I glanced at the clock and it said 7 o'clock in the morning. I didn't want to move, in fear of waking up Chris and trapping myself in a conversation to explain myself to him. I could hear someone moving around the room and I guessed it was Claire. An ache passed into my heart and I felt sad again. She hated me. My only best friend hated me. And why? Because I couldn't fall out of love. How could you blame a girl for being in love?

Chris sighed and I knew he was awake. My body went rigid and I pretended to be asleep. Of course, it didn't work. I heard him smirk as he leaned over to look at my open eyes.

"Good morning." He kissed my cheek and I slowly looked at him.

"Good morning." I replied short and focused back on the wall I faced.

Chris was silent before he spoke again. "Would you like to go get some breakfast with me?" I closed my eyes and thought about it. Eventually I nodded and sat up. He held me as I picked out some clothes. I walked into the bathroom and I was about to shut the door but he slipped inside before I could.

"What are you doing?" I whispered and gave him a weird look. He stared at me.

"I thought you needed help getting dressed. Because of your cast." He glanced at my leg and I shrugged, accepting his offer. I slipped off my shirt and went to grab the clean one from Chris but he held it too high for me.

"Stop it." I tried to stifle a laugh and reached up. "Give me the shirt."

Chris chuckled and stepped closer to me. His clothed chest was against my bare one and my breathing hitched. His nose grazed down my neck and I felt his breath on my skin. This felt like a bad time and I wanted to pull away, but I knew he would take it as rejection if I did.

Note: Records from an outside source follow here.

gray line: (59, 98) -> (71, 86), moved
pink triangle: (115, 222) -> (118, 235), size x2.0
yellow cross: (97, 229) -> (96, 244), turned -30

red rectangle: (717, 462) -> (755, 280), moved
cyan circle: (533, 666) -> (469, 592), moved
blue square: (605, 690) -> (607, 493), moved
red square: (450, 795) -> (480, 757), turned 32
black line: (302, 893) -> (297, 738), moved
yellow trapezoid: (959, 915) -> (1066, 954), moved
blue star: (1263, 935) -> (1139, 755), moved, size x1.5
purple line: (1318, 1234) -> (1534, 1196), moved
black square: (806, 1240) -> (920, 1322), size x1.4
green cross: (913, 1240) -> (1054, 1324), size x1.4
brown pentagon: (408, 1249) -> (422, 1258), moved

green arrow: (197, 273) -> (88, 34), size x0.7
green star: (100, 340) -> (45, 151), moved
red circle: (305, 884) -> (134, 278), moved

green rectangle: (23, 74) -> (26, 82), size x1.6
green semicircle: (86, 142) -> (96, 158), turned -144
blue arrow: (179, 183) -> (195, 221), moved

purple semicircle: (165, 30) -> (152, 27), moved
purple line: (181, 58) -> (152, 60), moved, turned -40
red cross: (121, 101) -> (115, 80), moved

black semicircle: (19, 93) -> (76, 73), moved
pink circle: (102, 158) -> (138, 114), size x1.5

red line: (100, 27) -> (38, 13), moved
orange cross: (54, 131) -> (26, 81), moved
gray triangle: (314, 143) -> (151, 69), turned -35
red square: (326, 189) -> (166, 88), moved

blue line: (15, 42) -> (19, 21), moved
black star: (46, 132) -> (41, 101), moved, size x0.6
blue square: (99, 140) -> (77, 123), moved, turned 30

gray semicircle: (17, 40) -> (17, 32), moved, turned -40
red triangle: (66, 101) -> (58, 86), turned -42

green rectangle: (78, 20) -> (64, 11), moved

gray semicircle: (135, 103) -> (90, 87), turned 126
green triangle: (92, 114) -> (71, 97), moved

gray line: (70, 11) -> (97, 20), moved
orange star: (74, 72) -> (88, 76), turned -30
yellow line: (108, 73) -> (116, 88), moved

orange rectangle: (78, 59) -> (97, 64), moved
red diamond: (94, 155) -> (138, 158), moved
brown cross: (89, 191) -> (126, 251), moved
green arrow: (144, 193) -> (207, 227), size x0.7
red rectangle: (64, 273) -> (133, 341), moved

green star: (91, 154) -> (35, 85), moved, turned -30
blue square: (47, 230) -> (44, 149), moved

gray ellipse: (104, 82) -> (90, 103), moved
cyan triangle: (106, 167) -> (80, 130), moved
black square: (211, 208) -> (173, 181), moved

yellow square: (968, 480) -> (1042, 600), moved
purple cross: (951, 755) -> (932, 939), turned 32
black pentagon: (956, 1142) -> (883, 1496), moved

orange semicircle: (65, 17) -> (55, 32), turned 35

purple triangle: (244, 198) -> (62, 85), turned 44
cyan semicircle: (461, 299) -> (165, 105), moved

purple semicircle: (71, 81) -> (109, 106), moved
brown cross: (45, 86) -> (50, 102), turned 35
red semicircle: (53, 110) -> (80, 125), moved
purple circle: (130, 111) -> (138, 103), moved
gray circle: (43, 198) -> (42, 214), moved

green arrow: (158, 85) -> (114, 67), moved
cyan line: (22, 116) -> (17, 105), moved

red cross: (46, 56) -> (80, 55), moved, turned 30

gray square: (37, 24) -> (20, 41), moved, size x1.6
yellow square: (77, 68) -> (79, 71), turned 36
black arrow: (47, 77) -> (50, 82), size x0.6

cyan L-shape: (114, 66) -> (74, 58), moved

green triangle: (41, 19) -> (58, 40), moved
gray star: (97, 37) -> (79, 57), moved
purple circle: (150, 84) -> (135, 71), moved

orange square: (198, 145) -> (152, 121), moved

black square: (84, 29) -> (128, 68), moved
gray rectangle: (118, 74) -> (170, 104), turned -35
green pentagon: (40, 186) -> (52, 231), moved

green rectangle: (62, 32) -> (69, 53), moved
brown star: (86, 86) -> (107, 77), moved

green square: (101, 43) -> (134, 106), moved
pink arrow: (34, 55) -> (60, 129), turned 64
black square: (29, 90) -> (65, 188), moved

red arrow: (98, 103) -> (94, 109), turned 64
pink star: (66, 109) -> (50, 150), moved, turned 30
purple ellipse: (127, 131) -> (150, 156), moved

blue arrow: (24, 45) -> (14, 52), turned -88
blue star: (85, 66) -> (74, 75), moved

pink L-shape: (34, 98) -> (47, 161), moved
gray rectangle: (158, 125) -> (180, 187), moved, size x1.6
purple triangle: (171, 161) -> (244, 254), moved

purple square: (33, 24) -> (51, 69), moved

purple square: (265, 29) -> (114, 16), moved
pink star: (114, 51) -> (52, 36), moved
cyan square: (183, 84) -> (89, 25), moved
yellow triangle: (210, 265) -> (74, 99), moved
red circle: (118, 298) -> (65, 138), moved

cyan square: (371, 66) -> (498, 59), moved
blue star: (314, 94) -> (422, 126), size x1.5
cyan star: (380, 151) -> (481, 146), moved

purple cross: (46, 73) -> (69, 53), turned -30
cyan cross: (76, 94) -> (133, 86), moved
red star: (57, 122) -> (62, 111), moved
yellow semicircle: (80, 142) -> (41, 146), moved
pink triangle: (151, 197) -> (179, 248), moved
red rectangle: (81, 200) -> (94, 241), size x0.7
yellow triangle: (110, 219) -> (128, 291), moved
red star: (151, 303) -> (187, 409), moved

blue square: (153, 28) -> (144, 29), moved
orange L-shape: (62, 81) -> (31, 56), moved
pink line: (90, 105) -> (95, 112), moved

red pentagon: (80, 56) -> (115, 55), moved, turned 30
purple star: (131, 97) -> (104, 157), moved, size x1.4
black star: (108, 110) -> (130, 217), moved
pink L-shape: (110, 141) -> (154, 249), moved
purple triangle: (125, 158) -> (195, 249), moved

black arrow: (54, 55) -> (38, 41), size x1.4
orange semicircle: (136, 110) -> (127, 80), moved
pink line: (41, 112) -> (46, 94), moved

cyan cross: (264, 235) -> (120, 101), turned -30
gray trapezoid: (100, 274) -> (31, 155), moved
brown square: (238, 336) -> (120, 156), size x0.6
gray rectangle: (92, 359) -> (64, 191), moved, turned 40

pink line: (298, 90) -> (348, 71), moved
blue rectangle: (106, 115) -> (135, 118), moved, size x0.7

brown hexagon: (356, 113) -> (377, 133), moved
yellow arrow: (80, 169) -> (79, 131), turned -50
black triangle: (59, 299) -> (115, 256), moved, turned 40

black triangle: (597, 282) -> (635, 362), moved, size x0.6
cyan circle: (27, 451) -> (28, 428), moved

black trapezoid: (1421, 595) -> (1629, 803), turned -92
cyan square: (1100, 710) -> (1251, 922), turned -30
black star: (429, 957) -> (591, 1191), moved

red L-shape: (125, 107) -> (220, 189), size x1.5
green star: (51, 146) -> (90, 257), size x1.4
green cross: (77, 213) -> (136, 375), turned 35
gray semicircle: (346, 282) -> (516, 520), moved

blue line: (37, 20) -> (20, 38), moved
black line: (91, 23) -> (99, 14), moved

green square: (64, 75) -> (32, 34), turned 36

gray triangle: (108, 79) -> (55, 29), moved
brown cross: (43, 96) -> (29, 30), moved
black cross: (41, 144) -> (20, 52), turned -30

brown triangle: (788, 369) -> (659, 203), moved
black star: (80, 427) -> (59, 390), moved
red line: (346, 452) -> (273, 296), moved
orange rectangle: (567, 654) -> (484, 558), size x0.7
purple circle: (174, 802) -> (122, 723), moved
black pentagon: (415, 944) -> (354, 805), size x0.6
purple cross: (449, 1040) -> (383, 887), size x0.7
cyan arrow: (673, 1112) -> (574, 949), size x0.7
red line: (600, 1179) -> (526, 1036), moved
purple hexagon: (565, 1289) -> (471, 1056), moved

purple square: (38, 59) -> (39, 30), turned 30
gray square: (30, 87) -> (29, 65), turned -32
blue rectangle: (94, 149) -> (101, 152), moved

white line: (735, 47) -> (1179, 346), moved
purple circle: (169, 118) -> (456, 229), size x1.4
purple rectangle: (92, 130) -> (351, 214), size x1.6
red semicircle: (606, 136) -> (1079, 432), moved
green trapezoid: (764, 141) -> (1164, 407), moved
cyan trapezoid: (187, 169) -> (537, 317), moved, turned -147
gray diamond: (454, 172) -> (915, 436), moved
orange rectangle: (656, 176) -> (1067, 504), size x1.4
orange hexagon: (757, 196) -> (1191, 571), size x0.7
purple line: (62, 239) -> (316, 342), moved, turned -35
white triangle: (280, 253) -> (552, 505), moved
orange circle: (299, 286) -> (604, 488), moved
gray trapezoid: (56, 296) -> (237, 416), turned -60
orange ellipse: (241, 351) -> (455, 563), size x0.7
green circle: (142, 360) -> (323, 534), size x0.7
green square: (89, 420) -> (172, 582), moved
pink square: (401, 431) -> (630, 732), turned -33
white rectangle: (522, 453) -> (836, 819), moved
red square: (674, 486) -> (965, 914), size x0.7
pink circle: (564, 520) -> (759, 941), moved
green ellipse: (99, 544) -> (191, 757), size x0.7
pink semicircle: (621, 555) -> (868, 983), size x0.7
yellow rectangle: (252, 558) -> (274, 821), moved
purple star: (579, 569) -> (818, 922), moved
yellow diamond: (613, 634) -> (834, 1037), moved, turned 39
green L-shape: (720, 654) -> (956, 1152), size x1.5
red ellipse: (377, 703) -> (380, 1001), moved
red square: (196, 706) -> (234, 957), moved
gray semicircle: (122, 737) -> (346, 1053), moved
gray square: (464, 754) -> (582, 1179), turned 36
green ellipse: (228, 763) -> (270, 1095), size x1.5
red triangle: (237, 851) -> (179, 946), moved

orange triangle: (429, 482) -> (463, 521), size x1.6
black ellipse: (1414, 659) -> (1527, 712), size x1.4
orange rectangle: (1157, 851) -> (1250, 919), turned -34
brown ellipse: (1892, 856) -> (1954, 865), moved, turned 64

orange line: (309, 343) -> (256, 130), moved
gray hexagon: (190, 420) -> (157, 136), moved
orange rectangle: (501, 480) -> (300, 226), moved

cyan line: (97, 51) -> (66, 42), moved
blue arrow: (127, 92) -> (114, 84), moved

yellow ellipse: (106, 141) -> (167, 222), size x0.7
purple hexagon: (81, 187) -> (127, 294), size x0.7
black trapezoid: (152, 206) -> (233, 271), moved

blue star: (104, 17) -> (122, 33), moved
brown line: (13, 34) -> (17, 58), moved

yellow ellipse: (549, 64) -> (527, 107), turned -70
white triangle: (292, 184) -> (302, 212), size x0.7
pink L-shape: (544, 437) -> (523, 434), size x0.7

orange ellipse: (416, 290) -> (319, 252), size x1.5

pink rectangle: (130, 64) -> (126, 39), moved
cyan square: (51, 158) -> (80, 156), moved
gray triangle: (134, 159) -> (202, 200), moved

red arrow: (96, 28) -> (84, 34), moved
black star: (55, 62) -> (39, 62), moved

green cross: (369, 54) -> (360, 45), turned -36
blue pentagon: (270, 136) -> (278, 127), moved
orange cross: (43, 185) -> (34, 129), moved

Chris's lips pressed against the crook of my neck and I bit down on my bottom lip. He kissed up my neck until he found my lips and they battled for dominance. I intwined my fingers in his hair and he moaned softly. We were in the middle of things getting heated when someone knocked in the door.

"Every. Fucking. Time." Chris growled and opened the door. I hid behind him and peeked at the door. Claire stood with a blank face and walked away. Chris rolled his eyes and closed the door again. By then I had my shirt on and was wriggling into my shorts. I threw my long hair into a bun and applied a small amount of eyeliner and mascara. Chris and I walked out hand in hand and to the car.

The drive was silent but we finally made it to a cute cafe down the street. We walked in and I stayed silent and let him order for me. Ten minutes later, the food arrived and we ate in silence.

Silent.

Silence.

Quiet.

I dropped my fork loudly and Chris looked at me. I covered my eyes to prevent from crying and I took a deep breath. "Why are you mad at me..." I whispered softly and stared at the table. I felt his cold fingers touch my arm and I peeked at him through my fingers.

"I'm not mad. I didn't know how to handle that and when you walked away, I thought you wanted things to be finished. But I thought everything over and I realized there wasn't anything to be mad about. I took a risk sleeping over last night and when you didn't run away.... I knew we were okay."

His words made me stop and think. What was I doing with myself? I was an idiot. This guy was still with me even after how I treated him. I sighed and hid my face in my hands. "I'm sorry Chris.." I mumbled into my hands.

"What?"

"I said 'I'm sorry'." I said a little bit louder and looked up to see him smiling. "You jerk." I laughed and threw a piece of egg at him. He tossed it back and we finally looked at each other without any tension.